A fundraising dinner for Nova Scotia Liberals on Monday night brought together a prospective mayor, premier and prime minister at a downtown Halifax hotel.
Provincial Liberal Leader Stephen McNeil hosted the event at the Halifax Marriott Harbourfront, attended by Papineau MP Justin Trudeau — who launched his Liberal Party leadership bid earlier this month — and mayoral candidate Mike Savage, a former Liberal MP.
Trudeau, the eldest son of former prime minister and Liberal icon Pierre Trudeau, brought his star appeal to the event and posed for photos with dozens of party faithful.
He said he was in the city to promote McNeil and not his own campaign.
"I'm here tonight to talk about the best choice for Nova Scotia," Trudeau told reporters when asked why he felt he was the best choice to lead the federal party.

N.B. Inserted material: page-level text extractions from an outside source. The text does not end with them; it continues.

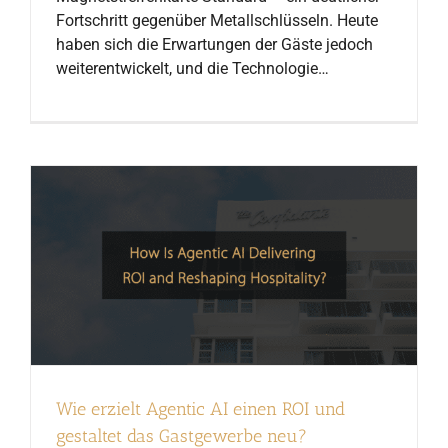
Fortschritt gegenüber Metallschlüsseln. Heute
haben sich die Erwartungen der Gäste jedoch
weiterentwickelt, und die Technologie…
Wie erzielt Agentic AI einen ROI und
gestaltet das Gastgewerbe neu?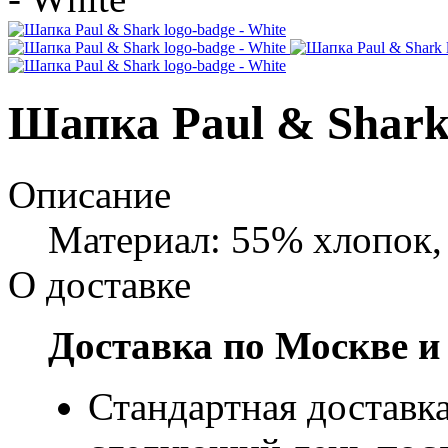
Шапка Paul & Shark 
Описание
Материал: 55% хлопок,
О доставке
Доставка по Москве и
Стандартная доставка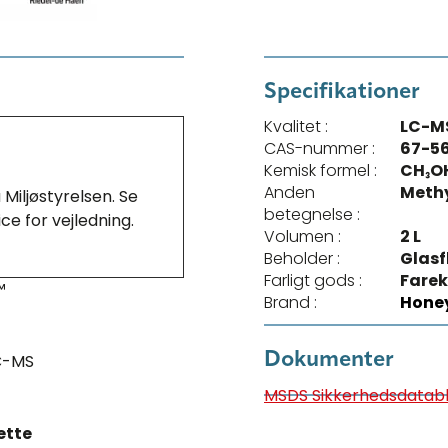
Specifikationer
Kvalitet :
LC-M
CAS-nummer :
67-56
Kemisk formel :
CH₃O
Anden
Methy
Miljøstyrelsen. Se
betegnelse :
ce for vejledning.
Volumen :
2 L
Beholder :
Glasf
Farligt gods :
Farek
™
Brand :
Honey
Dokumenter
C-MS
MSDS Sikkerhedsdatab
ette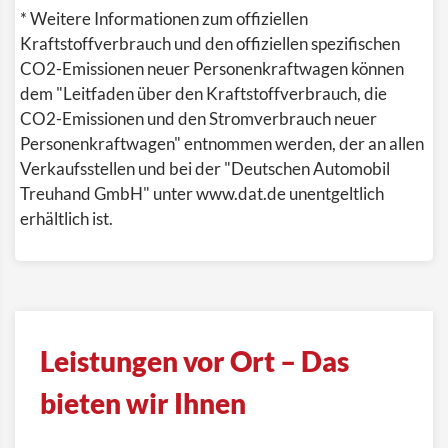
* Weitere Informationen zum offiziellen
Kraftstoffverbrauch und den offiziellen spezifischen
CO2-Emissionen neuer Personenkraftwagen können
dem "Leitfaden über den Kraftstoffverbrauch, die
CO2-Emissionen und den Stromverbrauch neuer
Personenkraftwagen" entnommen werden, der an allen
Verkaufsstellen und bei der "Deutschen Automobil
Treuhand GmbH" unter www.dat.de unentgeltlich
erhältlich ist.
Leistungen vor Ort – Das
bieten wir Ihnen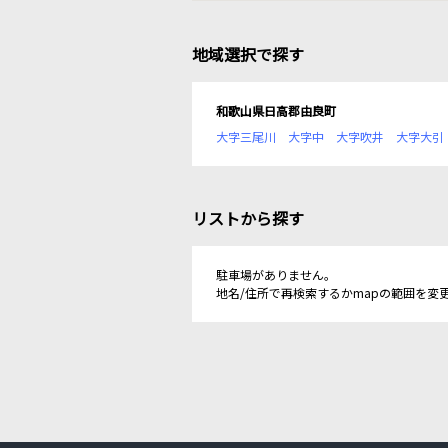
地域選択で探す
和歌山県日高郡由良町
大字三尾川
大字中
大字吹井
大字大引
リストから探す
駐車場がありません。
地名/住所で再検索するかmapの範囲を変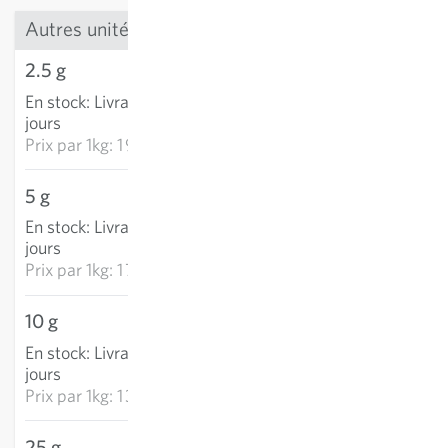
Autres unités
2.5 g
4,98 €
En stock
:
Livraison 3-5
AJOUTER AU PANIER
jours
Prix par
1kg: 1 990,20 €
5 g
8,93 €
En stock
:
Livraison 3-5
AJOUTER AU PANIER
jours
Prix par
1kg: 1 786,90 €
10 g
13,91 €
En stock
:
Livraison 3-5
AJOUTER AU PANIER
jours
Prix par
1kg: 1 391,00 €
25 g
23,01 €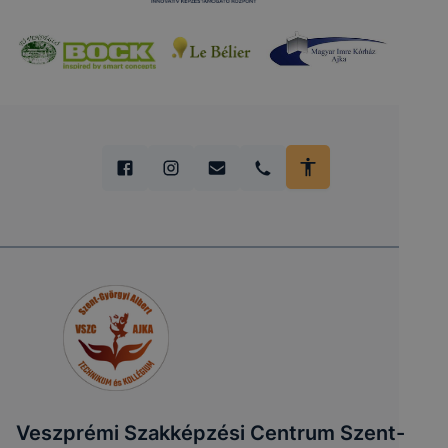
Veszprémi Szakképzési Centrum Szent-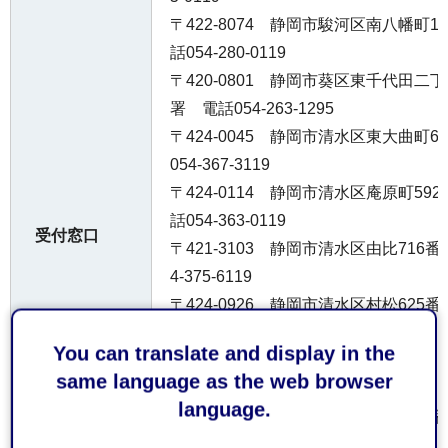
〒422-8074 静岡市駿河区南八幡町
話054-280-0119
〒420-0801 静岡市葵区東千代田二
署 電話054-263-1295
〒424-0045 静岡市清水区東大曲町
054-367-3119
〒424-0114 静岡市清水区庵原町5
話054-363-0119
受付窓口
〒421-3103 静岡市清水区由比716
4-375-6119
〒424-0926 静岡市清水区村松62
話054-335-0119
You can translate and display in the
〒427-0048 島田市旗指513番地の1
same language as the web browser
7-0119
language.
〒421-0301 榛原郡吉田町住吉138
話0548-32-1141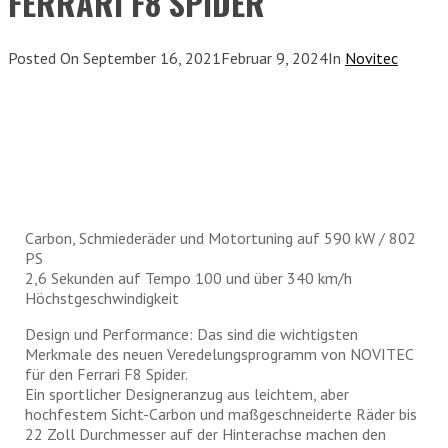
FERRARI F8 SPIDER
Posted On
September 16, 2021
Februar 9, 2024
In
Novitec
Carbon, Schmiederäder und Motortuning auf 590 kW / 802
PS
2,6 Sekunden auf Tempo 100 und über 340 km/h
Höchstgeschwindigkeit
Design und Performance: Das sind die wichtigsten
Merkmale des neuen Veredelungsprogramm von NOVITEC
für den Ferrari F8 Spider.
Ein sportlicher Designeranzug aus leichtem, aber
hochfestem Sicht-Carbon und maßgeschneiderte Räder bis
22 Zoll Durchmesser auf der Hinterachse machen den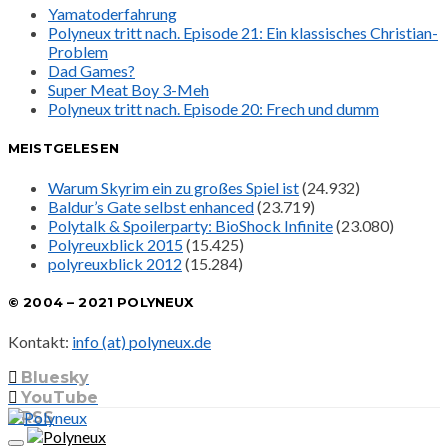
Yamatoderfahrung
Polyneux tritt nach. Episode 21: Ein klassisches Christian-
Problem
Dad Games?
Super Meat Boy 3-Meh
Polyneux tritt nach. Episode 20: Frech und dumm
MEISTGELESEN
Warum Skyrim ein zu großes Spiel ist
(24.932)
Baldur’s Gate selbst enhanced
(23.719)
Polytalk & Spoilerparty: BioShock Infinite
(23.080)
Polyreuxblick 2015
(15.425)
polyreuxblick 2012
(15.284)
© 2004 – 2021 POLYNEUX
Kontakt:
info (at) polyneux.de
Bluesky
YouTube
RSS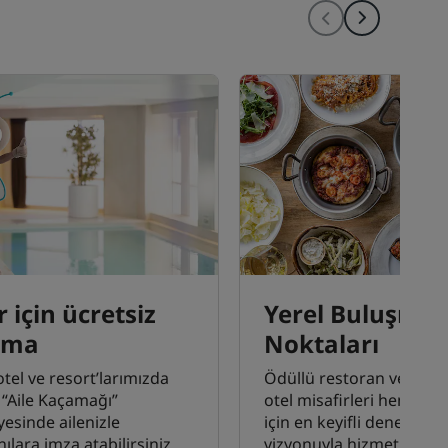
 için ücretsiz
Yerel Buluşma
ama
Noktaları
tel ve resort’larımızda
Ödüllü restoran ve barl
 “Aile Kaçamağı”
otel misafirleri hem de y
esinde ailenizle
için en keyifli deneyiml
lara imza atabilirsiniz.
vizyonuyla hizmet verir.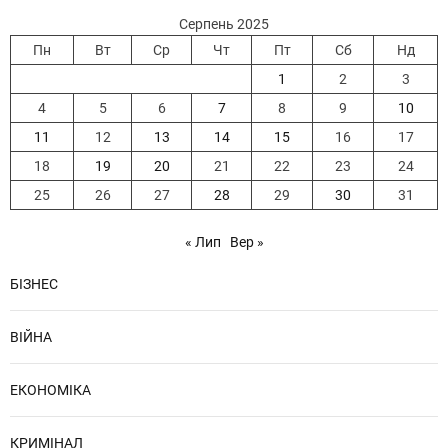
Серпень 2025
Пн
Вт
Ср
Чт
Пт
Сб
Нд
1
2
3
4
5
6
7
8
9
10
11
12
13
14
15
16
17
18
19
20
21
22
23
24
25
26
27
28
29
30
31
« Лип
Вер »
БІЗНЕС
ВІЙНА
ЕКОНОМІКА
КРИМІНАЛ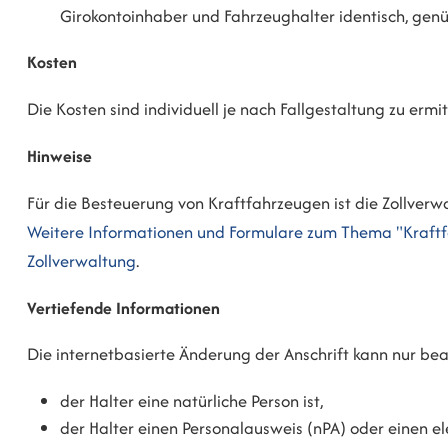
Girokontoinhaber und Fahrzeughalter identisch, genüg
Kosten
Die Kosten sind individuell je nach Fallgestaltung zu ermit
Hinweise
Für die Besteuerung von Kraftfahrzeugen ist die Zollverw
Weitere Informationen und Formulare zum Thema "Kraft
Zollverwaltung
.
Vertiefende Informationen
Die internetbasierte Änderung der Anschrift kann nur b
der Halter eine natürliche Person ist,
der Halter einen Personalausweis (nPA) oder einen ele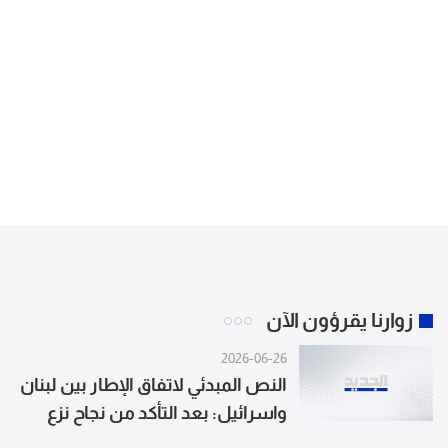
زوارنا يقرؤون الآن
2026-06-26
النص المبدئي لاتفاق الإطار بين لبنان
واسرائيل: بعد التأكد من نجاح نزع
سلاح الجماعات المسلحة وتفكيك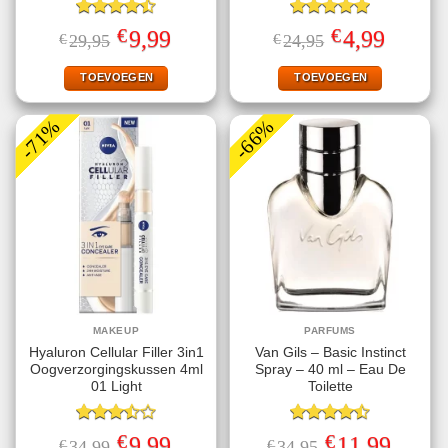
Gewaardeerd
Gewaardeerd
€
€
Oorspronkelijke
Huidige
Oorspronkelijke
Huidige
9,99
4,99
€
29,95
€
24,95
4.50
uit 5
5.00
uit 5
prijs
prijs
prijs
prijs
was:
is:
was:
is:
€29,95.
€9,99.
€24,95.
€4,99.
TOEVOEGEN
TOEVOEGEN
-71%
-66%
MAKEUP
PARFUMS
Hyaluron Cellular Filler 3in1
Van Gils – Basic Instinct
Oogverzorgingskussen 4ml
Spray – 40 ml – Eau De
01 Light
Toilette
Gewaardeerd
Gewaardeerd
€
€
Oorspronkelijke
Huidige
Oorspronkelijke
Huidige
9,99
11,99
€
34,99
€
34,95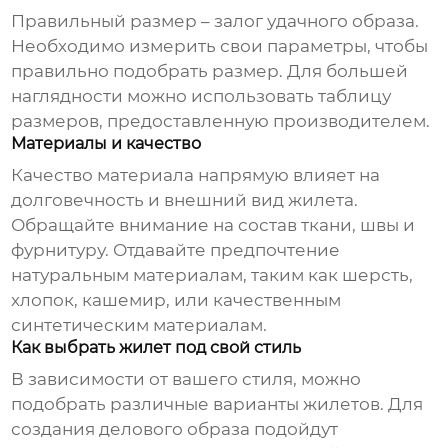
Правильный размер – залог удачного образа.
Необходимо измерить свои параметры, чтобы
правильно подобрать размер. Для большей
наглядности можно использовать таблицу
размеров, предоставленную производителем.
Материалы и качество
Качество материала напрямую влияет на
долговечность и внешний вид жилета.
Обращайте внимание на состав ткани, швы и
фурнитуру. Отдавайте предпочтение
натуральным материалам, таким как шерсть,
хлопок, кашемир, или качественным
синтетическим материалам.
Как выбрать жилет под свой стиль
В зависимости от вашего стиля, можно
подобрать различные варианты жилетов. Для
создания делового образа подойдут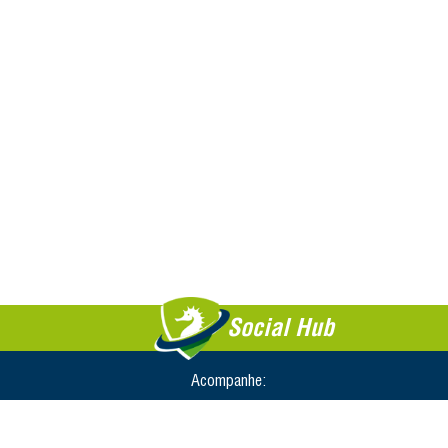
Social Hub
Acompanhe: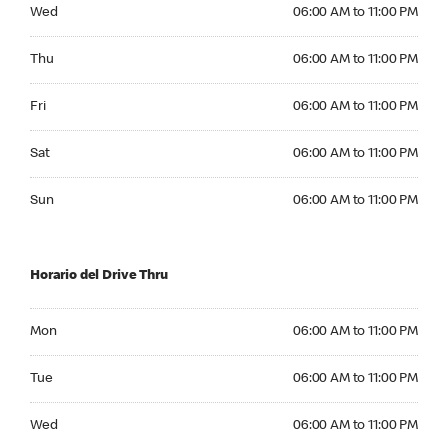
Wednesday 06:00 AM to 11:00 PM
Wed
06:00 AM to 11:00 PM
Thursday 06:00 AM to 11:00 PM
Thu
06:00 AM to 11:00 PM
Friday 06:00 AM to 11:00 PM
Fri
06:00 AM to 11:00 PM
Saturday 06:00 AM to 11:00 PM
Sat
06:00 AM to 11:00 PM
Sunday 06:00 AM to 11:00 PM
Sun
06:00 AM to 11:00 PM
Horario del Drive Thru
Monday 06:00 AM to 11:00 PM
Mon
06:00 AM to 11:00 PM
Tuesday 06:00 AM to 11:00 PM
Tue
06:00 AM to 11:00 PM
Wednesday 06:00 AM to 11:00 PM
Wed
06:00 AM to 11:00 PM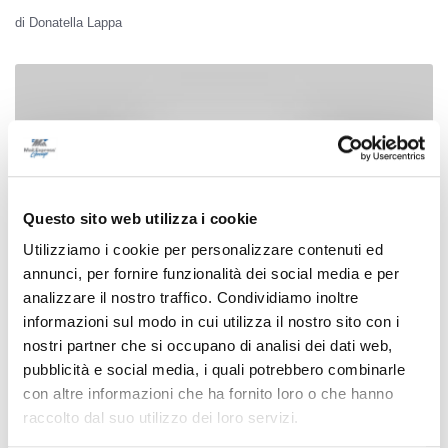
di Donatella Lappa
Questo sito web utilizza i cookie
Utilizziamo i cookie per personalizzare contenuti ed
annunci, per fornire funzionalità dei social media e per
analizzare il nostro traffico. Condividiamo inoltre
informazioni sul modo in cui utilizza il nostro sito con i
nostri partner che si occupano di analisi dei dati web,
Fermo - Ictus ischemico, medaglia d’oro
pubblicità e social media, i quali potrebbero combinarle
con altre informazioni che ha fornito loro o che hanno
per il Murri
raccolto dal suo utilizzo dei loro servizi.
15/12/2024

"I'm here to support Stephen McNeil and the Nova Scotia Liberals, they've had some great response."
Trudeau wasn't the only guest at the Liberal fundraiser — Sen. Romeo Dallaire, a retired Canadian Forces lieutenant-general, gave a speech about the need for Canada to engage more often in humanitarian missions.
The party faithful also heard what sounded like a pre-election promise from McNeil, who said he'd save ratepayers money by cancelling the funding for energy conservation programs.
"$46 million. Ladies and gentlemen, a Liberal government will get rid of the efficiency tax off every power bill in the province of Nova Scotia," he told the crowd of about 400 people.
McNeil said the Nova Scotia Liberals would "make history" by ensuring Darrell Dexter's NDP government was the first in the province to be defeated after just one term.
He said providing more than $600 million in financial assistance to six companies — including Irving Shipbuilding, Stern Partners Inc. and Daewoo Shipbuilding and Marine Engineering — will bring the government down if jobs don't materialize.
"No other time in our history, no other time when you go back and you can research it, have we given out money without job guarantees related to making sure the employment levels were there," McNeil said.
"Every one of the deals the government has committed, there has not been a single job guarantee."
The Liberals hold 13 of Nova Scotia's 52 seats.